A Niamey du 1er au 4 mars 1982, cinéastes, critiques, responsables gouvernementaux et experts se réunissent pour le premier colloque international sur la production cinématographique en Afrique, grâce à un soutien de 200 000 francs octroyé par Seyni Kountché, chef de l'État nigérien[2]. Les participants adoptent ce qu'il est convenu d'appeler le manifeste de Niamey[3]. Contrairement à la Charte d'Alger adoptée par la FEPACI en janvier 1975, idéologiquement orientée, le manifeste insiste sur le nécessaire environnement économique du cinéma : le développement de l'exploitation des salles, de la distribution, de l'infrastructure technique et de la formation professionnelle pour la viabilité des productions. Il doit être appuyé par les télévisions et par une coopération interétatique au-delà du niveau national. Billetterie, fiscalité, instances administratives, encouragement à l'investissement, législations adaptées sont abordés, ainsi que les coproductions. Les participants en appellent à des législations adéquates[4].

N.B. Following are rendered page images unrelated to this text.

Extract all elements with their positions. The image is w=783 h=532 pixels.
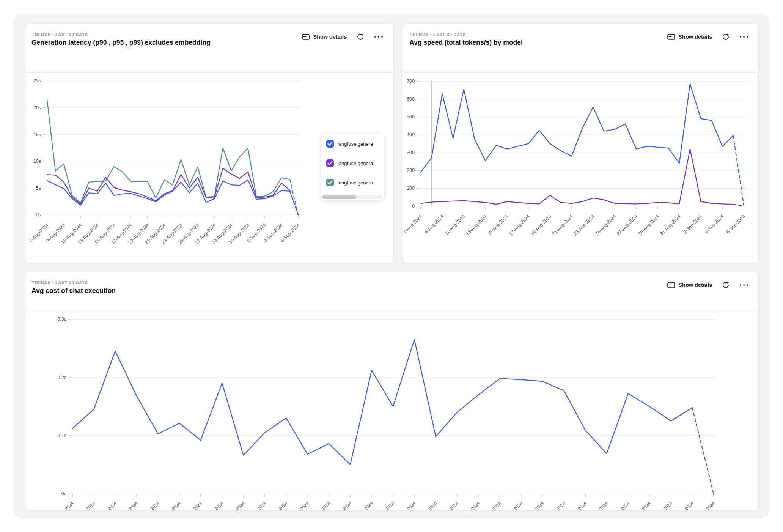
legend-label: langfuse genera: [338, 141, 380, 147]
svg-text:6-Sep-2024: 6-Sep-2024: [695, 501, 716, 510]
svg-text:300: 300: [407, 150, 415, 155]
legend-label: langfuse genera: [338, 180, 380, 186]
svg-text:12-Aug-2024: 12-Aug-2024: [159, 501, 182, 510]
svg-text:2-Sep-2024: 2-Sep-2024: [682, 214, 703, 235]
svg-text:15-Aug-2024: 15-Aug-2024: [486, 214, 509, 236]
svg-text:4-Sep-2024: 4-Sep-2024: [652, 501, 673, 510]
svg-text:7-Aug-2024: 7-Aug-2024: [403, 214, 423, 235]
svg-text:0: 0: [412, 203, 415, 209]
checkbox-checked-icon[interactable]: [326, 140, 334, 148]
svg-text:28-Aug-2024: 28-Aug-2024: [501, 501, 524, 510]
legend-item-p99[interactable]: langfuse genera: [326, 179, 380, 186]
svg-text:16-Aug-2024: 16-Aug-2024: [245, 501, 267, 510]
legend-item-p90[interactable]: langfuse genera: [326, 140, 380, 148]
svg-text:100: 100: [407, 186, 415, 191]
svg-text:0.1c: 0.1c: [57, 433, 66, 438]
dashboard-surface: TRENDS • LAST 30 DAYS Generation latency…: [14, 14, 769, 518]
svg-text:17-Aug-2024: 17-Aug-2024: [508, 214, 531, 236]
svg-text:6-Sep-2024: 6-Sep-2024: [725, 214, 746, 235]
legend-item-p95[interactable]: langfuse genera: [326, 159, 380, 167]
svg-text:2-Sep-2024: 2-Sep-2024: [610, 501, 630, 510]
svg-text:20s: 20s: [33, 105, 41, 110]
svg-text:5-Sep-2024: 5-Sep-2024: [674, 501, 695, 510]
svg-text:700: 700: [407, 79, 415, 84]
svg-text:4-Sep-2024: 4-Sep-2024: [704, 214, 725, 235]
checkbox-checked-icon[interactable]: [326, 159, 334, 167]
svg-text:11-Aug-2024: 11-Aug-2024: [443, 214, 466, 236]
svg-text:9-Aug-2024: 9-Aug-2024: [424, 214, 445, 235]
legend-scrollbar-thumb[interactable]: [322, 195, 356, 199]
svg-text:8-Aug-2024: 8-Aug-2024: [75, 501, 96, 510]
svg-text:18-Aug-2024: 18-Aug-2024: [288, 501, 310, 510]
svg-text:19-Aug-2024: 19-Aug-2024: [309, 501, 331, 510]
svg-text:25s: 25s: [33, 78, 41, 83]
svg-text:21-Aug-2024: 21-Aug-2024: [551, 214, 574, 236]
svg-text:25-Aug-2024: 25-Aug-2024: [594, 214, 617, 236]
svg-text:0c: 0c: [61, 491, 66, 496]
svg-text:30-Aug-2024: 30-Aug-2024: [544, 501, 566, 510]
svg-text:10-Aug-2024: 10-Aug-2024: [116, 501, 139, 510]
svg-text:27-Aug-2024: 27-Aug-2024: [480, 501, 502, 510]
svg-text:22-Aug-2024: 22-Aug-2024: [373, 501, 395, 510]
card-avg-cost: TRENDS • LAST 30 DAYS Avg cost of chat e…: [25, 272, 759, 511]
svg-text:13-Aug-2024: 13-Aug-2024: [181, 501, 203, 510]
svg-text:7-Aug-2024: 7-Aug-2024: [54, 501, 75, 510]
svg-text:27-Aug-2024: 27-Aug-2024: [616, 214, 638, 236]
checkbox-checked-icon[interactable]: [326, 179, 334, 186]
svg-text:29-Aug-2024: 29-Aug-2024: [522, 501, 545, 510]
svg-text:0.3c: 0.3c: [57, 316, 66, 322]
legend-scrollbar-track: [322, 195, 383, 199]
svg-text:600: 600: [407, 96, 415, 102]
svg-text:26-Aug-2024: 26-Aug-2024: [458, 501, 481, 510]
svg-text:20-Aug-2024: 20-Aug-2024: [330, 501, 352, 510]
svg-text:14-Aug-2024: 14-Aug-2024: [202, 501, 224, 510]
svg-text:31-Aug-2024: 31-Aug-2024: [659, 214, 682, 236]
speed-chart[interactable]: 70060050040030020010007-Aug-20249-Aug-20…: [403, 24, 758, 263]
svg-text:17-Aug-2024: 17-Aug-2024: [266, 501, 288, 510]
svg-text:9-Aug-2024: 9-Aug-2024: [97, 501, 118, 510]
legend: langfuse genera langfuse genera langfuse…: [321, 134, 384, 200]
svg-text:400: 400: [407, 132, 415, 137]
card-avg-speed: TRENDS • LAST 30 DAYS Avg speed (total t…: [403, 24, 759, 264]
svg-text:31-Aug-2024: 31-Aug-2024: [565, 501, 588, 510]
svg-text:0s: 0s: [36, 212, 41, 217]
svg-text:5s: 5s: [36, 186, 41, 191]
svg-text:23-Aug-2024: 23-Aug-2024: [572, 214, 595, 236]
svg-text:0.2c: 0.2c: [57, 375, 66, 380]
svg-text:3-Sep-2024: 3-Sep-2024: [631, 501, 652, 510]
svg-text:10s: 10s: [33, 159, 41, 164]
cost-chart[interactable]: 0.3c0.2c0.1c0c7-Aug-20248-Aug-20249-Aug-…: [25, 272, 758, 510]
svg-text:25-Aug-2024: 25-Aug-2024: [437, 501, 459, 510]
svg-text:13-Aug-2024: 13-Aug-2024: [465, 214, 487, 236]
svg-text:23-Aug-2024: 23-Aug-2024: [394, 501, 417, 510]
card-generation-latency: TRENDS • LAST 30 DAYS Generation latency…: [25, 24, 393, 264]
svg-text:15s: 15s: [33, 132, 41, 137]
svg-text:200: 200: [407, 168, 415, 173]
svg-text:11-Aug-2024: 11-Aug-2024: [138, 501, 160, 510]
svg-text:500: 500: [407, 114, 415, 120]
legend-label: langfuse genera: [338, 161, 380, 166]
svg-text:21-Aug-2024: 21-Aug-2024: [352, 501, 374, 510]
svg-text:1-Sep-2024: 1-Sep-2024: [588, 501, 609, 510]
svg-text:15-Aug-2024: 15-Aug-2024: [223, 501, 246, 510]
svg-text:19-Aug-2024: 19-Aug-2024: [530, 214, 552, 236]
svg-text:24-Aug-2024: 24-Aug-2024: [416, 501, 438, 510]
svg-text:29-Aug-2024: 29-Aug-2024: [637, 214, 660, 236]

A la suite de ce colloque, une conférence extraordinaire des ministres chargés du cinéma de dix pays d'Afrique noire francophone se réunit en avril 1982 à Ouagadougou. Durant trois jours, les débats à huis clos abordent la question du fonctionnement et du financement chaotiques du CIDC-CIPROFILM (Consortium interafricain de distribution cinématographique - Centre interafricain de production de films), seulement appuyé par cinq pays contrairement aux engagements de départ. Nommé Secrétaire d’État à l'information le 13 septembre 1981, Thomas Sankara préside la conférence bien qu'il vienne de démissionner de ses fonctions (mais le gouvernement voltaïque ne l'avait pas encore annoncé officiellement) en réaction à la suppression du droit de grève. Il estime dans son allocution d'ouverture que « le cinéma africain est encore colonisé »[5], avant de prononcer en direct à la télévision le 21 avril 1982 la célèbre phrase : « Malheur à ceux qui bâillonnent le peuple ! »[6]. Les cinéastes sont marqués par son franc-parler et son militantisme[7].

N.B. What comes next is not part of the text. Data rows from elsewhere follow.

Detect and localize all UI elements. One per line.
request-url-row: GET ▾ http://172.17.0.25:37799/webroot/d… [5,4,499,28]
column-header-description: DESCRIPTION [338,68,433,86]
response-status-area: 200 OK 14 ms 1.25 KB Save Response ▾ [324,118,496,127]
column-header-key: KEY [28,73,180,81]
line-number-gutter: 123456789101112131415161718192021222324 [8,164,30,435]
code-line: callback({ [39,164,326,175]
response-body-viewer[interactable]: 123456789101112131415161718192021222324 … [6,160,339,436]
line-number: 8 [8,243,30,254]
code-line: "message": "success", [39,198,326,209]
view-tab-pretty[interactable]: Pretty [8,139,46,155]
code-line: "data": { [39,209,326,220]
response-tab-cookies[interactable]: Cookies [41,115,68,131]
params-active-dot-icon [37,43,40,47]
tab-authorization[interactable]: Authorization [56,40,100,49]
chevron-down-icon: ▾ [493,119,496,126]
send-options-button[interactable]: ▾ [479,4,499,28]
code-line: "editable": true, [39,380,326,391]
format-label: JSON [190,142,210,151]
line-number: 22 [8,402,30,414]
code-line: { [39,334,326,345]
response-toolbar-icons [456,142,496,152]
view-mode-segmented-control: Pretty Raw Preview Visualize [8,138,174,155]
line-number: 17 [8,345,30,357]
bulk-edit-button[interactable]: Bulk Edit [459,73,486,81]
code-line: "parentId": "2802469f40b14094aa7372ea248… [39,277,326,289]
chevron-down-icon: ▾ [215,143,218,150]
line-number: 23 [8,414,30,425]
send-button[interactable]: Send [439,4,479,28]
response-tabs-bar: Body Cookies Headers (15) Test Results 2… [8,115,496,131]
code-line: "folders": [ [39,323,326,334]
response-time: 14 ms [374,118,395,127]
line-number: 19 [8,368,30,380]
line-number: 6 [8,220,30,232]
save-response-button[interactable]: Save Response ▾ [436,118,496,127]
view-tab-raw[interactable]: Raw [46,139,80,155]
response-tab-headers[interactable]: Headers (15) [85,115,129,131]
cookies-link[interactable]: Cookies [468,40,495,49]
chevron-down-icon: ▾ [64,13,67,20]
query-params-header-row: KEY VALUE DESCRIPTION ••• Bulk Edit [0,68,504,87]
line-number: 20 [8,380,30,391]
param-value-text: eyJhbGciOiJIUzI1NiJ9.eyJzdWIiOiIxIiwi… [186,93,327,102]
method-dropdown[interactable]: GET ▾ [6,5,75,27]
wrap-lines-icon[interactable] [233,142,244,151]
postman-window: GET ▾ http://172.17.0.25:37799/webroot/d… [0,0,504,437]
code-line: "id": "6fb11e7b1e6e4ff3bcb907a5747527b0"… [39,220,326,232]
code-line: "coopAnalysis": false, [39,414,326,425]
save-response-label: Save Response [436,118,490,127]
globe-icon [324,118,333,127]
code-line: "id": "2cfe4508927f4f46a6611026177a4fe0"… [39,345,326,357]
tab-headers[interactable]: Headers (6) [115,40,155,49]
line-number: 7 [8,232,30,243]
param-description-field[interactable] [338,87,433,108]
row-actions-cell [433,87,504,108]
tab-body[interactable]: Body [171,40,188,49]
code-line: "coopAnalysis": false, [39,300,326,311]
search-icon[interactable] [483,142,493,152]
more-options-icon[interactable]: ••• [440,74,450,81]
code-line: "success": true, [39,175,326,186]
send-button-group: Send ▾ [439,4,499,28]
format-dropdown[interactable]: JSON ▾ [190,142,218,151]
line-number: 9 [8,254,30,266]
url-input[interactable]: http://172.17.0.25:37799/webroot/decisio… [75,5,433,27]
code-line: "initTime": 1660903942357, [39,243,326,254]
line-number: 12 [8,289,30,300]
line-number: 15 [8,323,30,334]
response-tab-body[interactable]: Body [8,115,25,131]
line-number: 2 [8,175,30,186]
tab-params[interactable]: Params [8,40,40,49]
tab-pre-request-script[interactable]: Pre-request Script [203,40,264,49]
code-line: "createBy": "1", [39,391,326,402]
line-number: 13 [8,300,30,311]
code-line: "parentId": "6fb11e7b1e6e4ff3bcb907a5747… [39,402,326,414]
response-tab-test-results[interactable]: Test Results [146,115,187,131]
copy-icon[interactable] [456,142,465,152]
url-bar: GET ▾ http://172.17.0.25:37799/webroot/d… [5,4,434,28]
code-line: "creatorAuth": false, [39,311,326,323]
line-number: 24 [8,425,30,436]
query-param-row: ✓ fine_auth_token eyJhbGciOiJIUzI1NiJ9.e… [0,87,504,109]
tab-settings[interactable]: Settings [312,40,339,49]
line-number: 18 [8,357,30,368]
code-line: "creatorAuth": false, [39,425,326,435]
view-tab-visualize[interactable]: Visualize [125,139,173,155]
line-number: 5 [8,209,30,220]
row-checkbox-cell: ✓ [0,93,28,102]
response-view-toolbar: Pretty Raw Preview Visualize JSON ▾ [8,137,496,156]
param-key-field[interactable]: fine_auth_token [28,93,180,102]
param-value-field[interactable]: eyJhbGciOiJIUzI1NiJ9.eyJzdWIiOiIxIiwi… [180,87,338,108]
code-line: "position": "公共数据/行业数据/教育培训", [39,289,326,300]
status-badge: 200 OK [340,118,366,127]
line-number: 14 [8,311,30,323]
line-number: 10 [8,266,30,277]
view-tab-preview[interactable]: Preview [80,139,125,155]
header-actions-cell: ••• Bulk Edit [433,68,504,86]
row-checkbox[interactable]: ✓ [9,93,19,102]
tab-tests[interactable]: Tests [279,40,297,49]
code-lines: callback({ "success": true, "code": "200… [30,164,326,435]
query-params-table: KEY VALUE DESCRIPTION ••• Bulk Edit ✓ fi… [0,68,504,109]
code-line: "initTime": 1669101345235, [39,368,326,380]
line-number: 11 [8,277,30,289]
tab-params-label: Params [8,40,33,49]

Il convoque la journaliste Alimata Samlambéré, qui avait présidé le premier Fespaco en 1969. Elle est connue pour son franc-parler dans ses émissions télévisées à succès Magazine de femme et Nul n'est censé ignorer la loi, et lui demande de les animer aussi dans les principales langues nationales[8].
Le 7 novembre 1982, le Comité militaire de redressement pour le progrès national (C.M.R.P.N), qui avait renversé le président Aboubacar Sangoulé Lamizana par un coup d'État militaire le 25 novembre 1980, est à son tour renversé et doit céder le pouvoir au Conseil provisoire de salut du peuple (C.P.S.P.) du commandant Jean-Baptiste Ouédraogo, lequel nomme Premier ministre Thomas Sankara, le leader du Rassemblement des Officiers Communistes (R.O.C.). Sankara propose le poste de ministre de la Culture à Alimata Salambéré, mais devant son refus la confirme pour l'édition 1983 à la présidence du Fespaco où elle venait de remplacer Louis Thiombiano, préférant « y faire ses preuves »[9].
Comme pour l'édition de 1981, le couvre-feu à partir de 11 heures du soir est suspendu le 5 février, jour de l'ouverture du festival, et est rétabli aussitôt après, le 13 février. Cela motive la population a « profiter de la trêve pour se ruer au cinéma »[10].
Déroulement
Chiffres. 25 pays africains sont représentés et 12 pays non-africains, avec 69 films et un nombre de spectateurs encore estimé sans statistiques précises de 150 000[10] à 200 000 spectateurs[11].
Comme l'indique Manthia Diawara, s'est posée la question de l'africanité des films produits en Afrique mais réalisés par des non-africains. Le Fespaco 1983 ne retient pas Le Courage des autres, film de Christian Richard, un coopérant français professeur à l'INAFEC, école de cinéma de Ouagadougou, réalisé en 1982 par une équipe entièrement africaine avec Sotigui Kouyaté dans le rôle principal[12]. Il est produit par Cinafric[13], une ambitieuse société privée dirigée par Martial Ouedraogo qui a produit quelques films avant de faire faillite[14]. Autre raison évoquée pour le rejet, le thème abordé : les razzias opérées par certains Africains contre d’autres pour fournir leurs contingents d’esclaves aux navires négriers[15], un sujet tabou car il risque d'excuser les horreurs perpétrées par les Blancs.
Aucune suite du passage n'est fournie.